Could you copy exactly the lines from the one containing "the leader your" through the last line of the records below, leaving out any pictures?
RECORD SET START
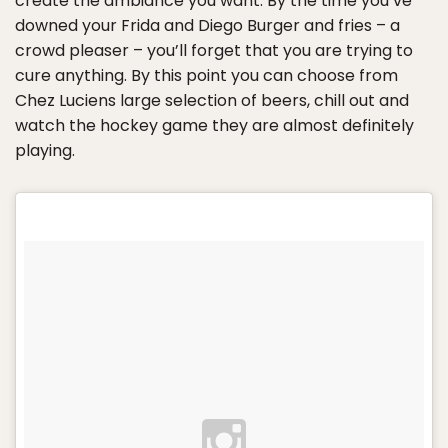
create the ambiance you want. By the time you’ve
downed your Frida and Diego Burger and fries – a
crowd pleaser – you’ll forget that you are trying to
cure anything. By this point you can choose from
Chez Luciens large selection of beers, chill out and
watch the hockey game they are almost definitely
playing.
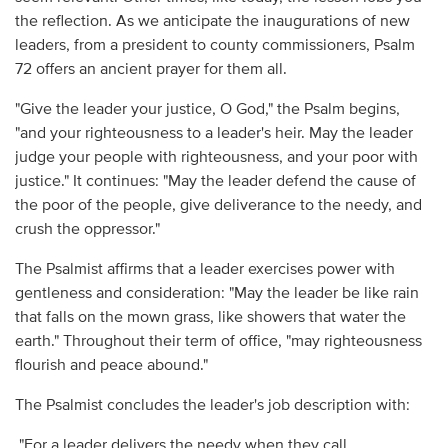
the reflection. As we anticipate the inaugurations of new
leaders, from a president to county commissioners, Psalm
72 offers an ancient prayer for them all.
"Give the leader your justice, O God," the Psalm begins,
"and your righteousness to a leader's heir. May the leader
judge your people with righteousness, and your poor with
justice." It continues: "May the leader defend the cause of
the poor of the people, give deliverance to the needy, and
crush the oppressor."
The Psalmist affirms that a leader exercises power with
gentleness and consideration: "May the leader be like rain
that falls on the mown grass, like showers that water the
earth." Throughout their term of office, "may righteousness
flourish and peace abound."
The Psalmist concludes the leader's job description with:
"For a leader delivers the needy when they call,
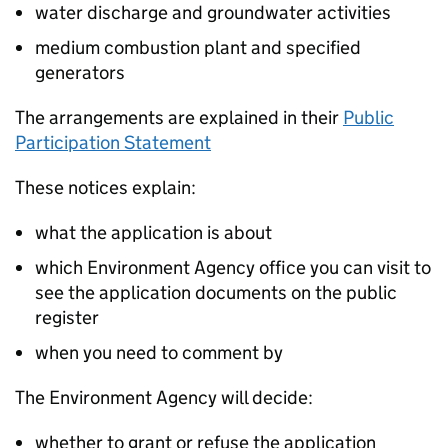
water discharge and groundwater activities
medium combustion plant and specified
generators
The arrangements are explained in their
Public
Participation Statement
These notices explain:
what the application is about
which Environment Agency office you can visit to
see the application documents on the public
register
when you need to comment by
The Environment Agency will decide:
whether to grant or refuse the application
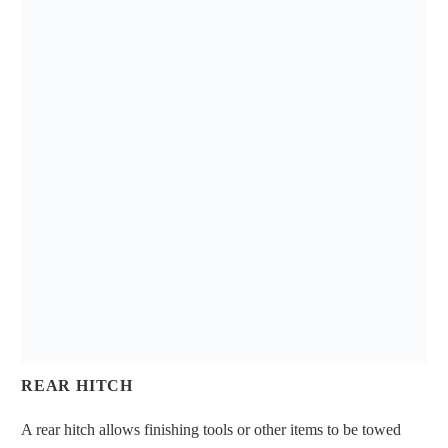
REAR HITCH
A rear hitch allows finishing tools or other items to be towed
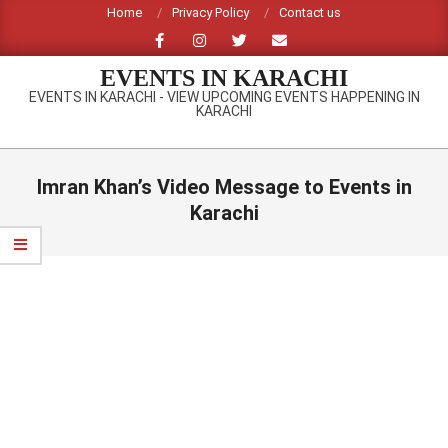
Skip
Home
Privacy Policy
Contact us
to
content
EVENTS IN KARACHI
EVENTS IN KARACHI - VIEW UPCOMING EVENTS HAPPENING IN
KARACHI
Primary
Navigation
Imran Khan’s Video Message to Events in
Menu
Karachi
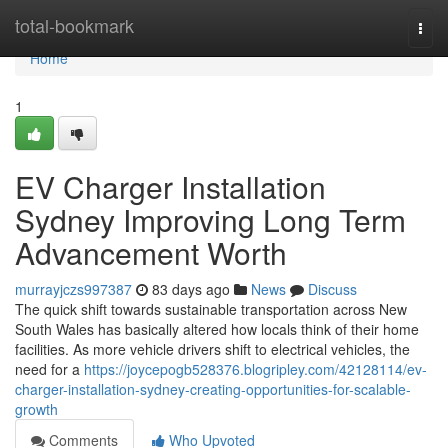
Home
total-bookmark
Togg
navi
Home
1
EV Charger Installation
Sydney Improving Long Term
Advancement Worth
murrayjczs997387
83 days ago
News
Discuss
The quick shift towards sustainable transportation across New
South Wales has basically altered how locals think of their home
facilities. As more vehicle drivers shift to electrical vehicles, the
need for a
https://joycepogb528376.blogripley.com/42128114/ev-
charger-installation-sydney-creating-opportunities-for-scalable-
growth
Comments
Who Upvoted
RECORD SET END
TASK SOLUTION:
"Give the leader your justice, O God," the Psalm begins,
"and your righteousness to a leader's heir. May the leader
judge your people with righteousness, and your poor with
justice." It continues: "May the leader defend the cause of
the poor of the people, give deliverance to the needy, and
crush the oppressor."
The Psalmist affirms that a leader exercises power with
gentleness and consideration: "May the leader be like rain
that falls on the mown grass, like showers that water the
earth." Throughout their term of office, "may righteousness
flourish and peace abound."
The Psalmist concludes the leader's job description with:
"For a leader delivers the needy when they call,
water discharge and groundwater activities
medium combustion plant and specified
generators
The arrangements are explained in their
Public
Participation Statement
These notices explain:
what the application is about
which Environment Agency office you can visit to
see the application documents on the public
register
when you need to comment by
The Environment Agency will decide:
whether to grant or refuse the application
REAR HITCH
A rear hitch allows finishing tools or other items to be towed
Skip
Home
Privacy Policy
Contact us
to
content
EVENTS IN KARACHI
EVENTS IN KARACHI - VIEW UPCOMING EVENTS HAPPENING IN
KARACHI
Primary
Navigation
Imran Khan’s Video Message to Events in
Menu
Karachi
Home
total-bookmark
Togg
navi
Home
1
EV Charger Installation
Sydney Improving Long Term
Advancement Worth
murrayjczs997387
83 days ago
News
Discuss
The quick shift towards sustainable transportation across New
South Wales has basically altered how locals think of their home
facilities. As more vehicle drivers shift to electrical vehicles, the
need for a
https://joycepogb528376.blogripley.com/42128114/ev-
charger-installation-sydney-creating-opportunities-for-scalable-
growth
Comments
Who Upvoted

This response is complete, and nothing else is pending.